The present paper focuses on miniaturizing the micro loop pulsating heat pipe (MLPHP) for small-scale electronic devices to augment the transfer of generated heat from the high-power density semiconductor chips and enhance the thermal performance. The two mini-MLPHPs, smooth surface and discrete structures (dimple cavity), are fabricated on a pure copper substrate on the floor of the evaporator surface. The thermo-fluidic features like bubbles nucleation, growth, detachment, slug-plug motion, and dry-out condition during the loop operation after generating efficient pressure difference inside the channels with the application of variable heat loads (0 - 25 W), filling ratio (FR) of methanol at 40% is used as a working fluid are observed. The thermal performance is tested for the dimple cavity as a discrete structure on the floor of the evaporator in the mini-MLPHP against smooth surface mini-MLPHP to determine the quantitative consequence for heat transfer enhancement and compare the same with the standard MLPHP with smooth surface evaporator.

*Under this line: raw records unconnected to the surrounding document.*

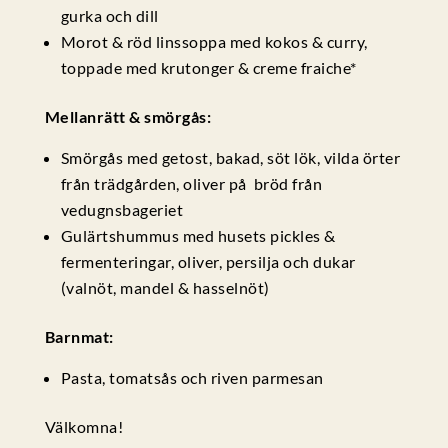
gurka och dill
Morot & röd linssoppa med kokos & curry,
toppade med krutonger & creme fraiche*
Mellanrätt & smörgås:
Smörgås med getost, bakad, söt lök, vilda örter
från trädgården, oliver på bröd från
vedugnsbageriet
Gulärtshummus med husets pickles &
fermenteringar, oliver, persilja och dukar
(valnöt, mandel & hasselnöt)
Barnmat:
Pasta, tomatsås och riven parmesan
Välkomna!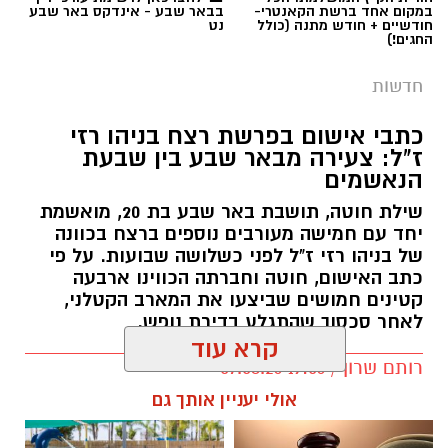
במקום אחד ברשת הקאנטרי-
בבאר שבע - אינדקס באר שבע
חודשיים + חודש מתנה (כולל
נט
החגים!)
חדשות
כתבי אישום בפרשת רצח בניהו רזי
ז"ל: צעירה מבאר שבע בין שבעת
הנאשמים
שילת חוטה, תושבת באר שבע בת 20, מואשמת
יחד עם חמישה מעורבים נוספים ברצח בכוונה
של בניהו רזי ז"ל לפני כשלושה שבועות. על פי
כתב האישום, חוטה וחברתה הכווינו ארבעה
קטינים חמושים שביצעו את המארב הקטלני,
לאחר סכסוך שהתגלע בדירת נופש.
קרא עוד
קרדיט: סורוקה
רותם שרון / 19:06 07.08.26
אולי יעניין אותך גם
המרכז הרפואי האוניברסיטאי סורוקה מקבוצת
כללית הודיע על מינויו של פרופ' אביב גולדברט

Based on the results data, mini-MLPHP with dimple cavities on the floor of the evaporator surface gives the lowest thermal resistance compared to smooth surface mini-MLPHP. The maximum reduction in the thermal resistance for dimple cavities mini-MLPHP is 16% compared to smooth surface mini-MLPHP at 25W. Also, mini-MLPHP with discrete structures have high evaporator contact surface heat flux (83 W/cm2 at 25 W heat supply) as compared to MLPHP, i.e., 6.67 W/cm2.